Error while converting csv to parquet file using pandas-CodePudding

I would like to upload csv as parquet file to S3 bucket. Below is the code snippet.

df = pd.read_csv('right_csv.csv')
csv_buffer = BytesIO()
df.to_parquet(csv_buffer, compression='gzip', engine='fastparquet')
csv_buffer.seek(0)

Above is giving me an error: TypeError: expected str, bytes or os.PathLike object, not _io.BytesIO How to make it work?

CodePudding user response：

As per the documentation, when fastparquet is used as the engine, io.BytesIO cannot be used. auto or pyarrow engine must be used. Quoting from the documentation.

The engine fastparquet does not accept file-like objects.

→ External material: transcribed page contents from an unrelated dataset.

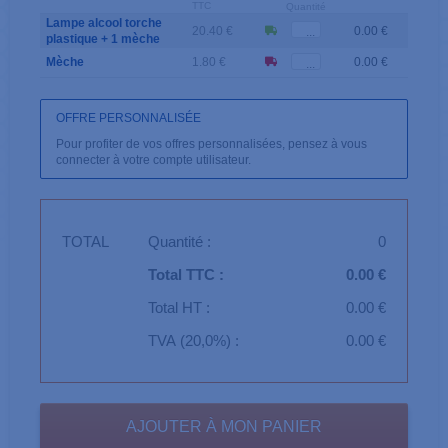
TTC
Quantité
Lampe alcool torche
20.40 €
0.00 €
plastique + 1 mèche
Mèche
1.80 €
0.00 €
OFFRE PERSONNALISÉE
Pour profiter de vos offres personnalisées, pensez à vous
connecter à votre compte utilisateur.
TOTAL
Quantité :
0
Total TTC :
0.00 €
Total HT :
0.00 €
TVA (20,0%) :
0.00 €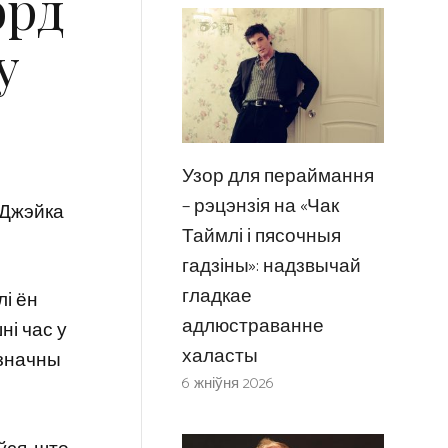
орд
у
Узор для пераймання
– рэцэнзія на «Чак
 Джэйка
Таймлі і пясочныя
гадзіны»: надзвычай
гладкае
лі ён
адлюстраванне
ні час у
халасты
азначны
6 жніўня 2026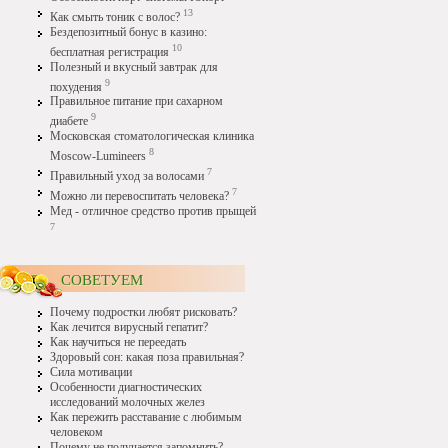
13
Как смыть тоник с волос?
Бездепозитный бонус в казино:
10
бесплатная регистрация
Полезный и вкусный завтрак для
9
похудения
Правильное питание при сахарном
9
диабете
Московская стоматологическая клиника
8
Moscow-Lumineers
7
Правильный уход за волосами
7
Можно ли перевоспитать человека?
Мед - отличное средство против прыщей
7
СОВЕТУЕМ
Почему подростки любят рисковать?
Как лечится вирусный гепатит?
Как научиться не переедать
Здоровый сон: какая поза правильная?
Сила мотивации
Особенности диагностических
исследований молочных желез
Как пережить расставание с любимым
человеком
Почему не получается запомнить?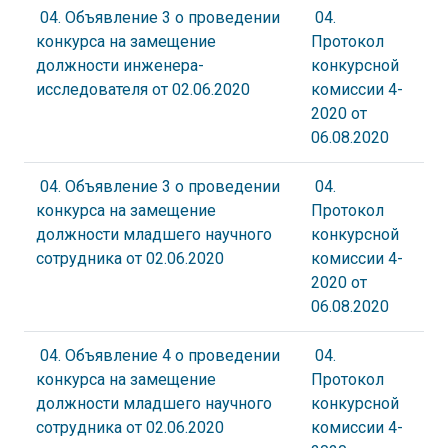
04. Объявление 3 о проведении
04.
конкурса на замещение
Протокол
должности инженера-
конкурсной
исследователя от 02.06.2020
комиссии 4-
2020 от
06.08.2020
04. Объявление 3 о проведении
04.
конкурса на замещение
Протокол
должности младшего научного
конкурсной
сотрудника от 02.06.2020
комиссии 4-
2020 от
06.08.2020
04. Объявление 4 о проведении
04.
конкурса на замещение
Протокол
должности младшего научного
конкурсной
сотрудника от 02.06.2020
комиссии 4-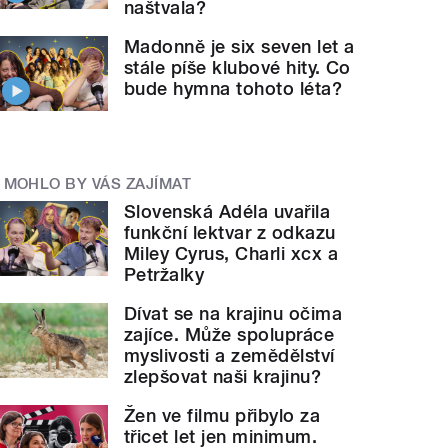
naštvala?
Madonně je six seven let a
stále píše klubové hity. Co
bude hymna tohoto léta?
MOHLO BY VÁS ZAJÍMAT
Slovenská Adéla uvařila
funkční lektvar z odkazu
Miley Cyrus, Charli xcx a
Petržalky
Dívat se na krajinu očima
zajíce. Může spolupráce
myslivosti a zemědělství
zlepšovat naši krajinu?
Žen ve filmu přibylo za
třicet let jen minimum.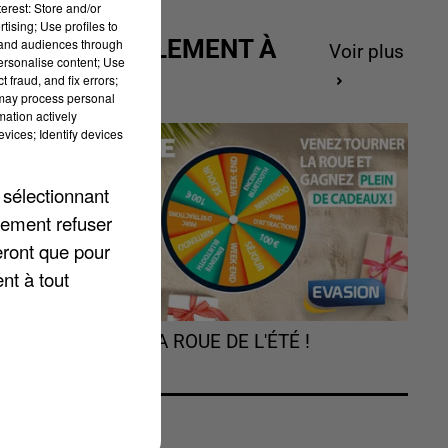
erest: Store and/or
tising; Use profiles to
ACTUELLEMENT À
tand audiences through
Voir plus
personalise content; Use
GAGNER
 fraud, and fix errors;
 may process personal
mation actively
vices; Identify devices
 sélectionnant
lement refuser
eront que pour
.
nt à tout
t,
la
TOURNEZ LA ROUE DE L'ÉTÉ !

Below code works without any issues.

import io
f = io.BytesIO()
df.to_parquet(f, compression='gzip', engine='pyarrow')
f.seek(0)

CodePudding user response：

As mentioned in the other answer, this is not supported. One work around would be to save as parquet to a NamedTemporaryFile. Then copy the content to a BytesIO buffer:


import tempfile

with tempfile.NamedTemporaryFile() as tmp:
    df.to_parquet(tmp.name, compression='gzip', engine='fastparquet')
    with open(tmp.name, 'rb') as fh:
        buf = io.BytesIO(fh.read())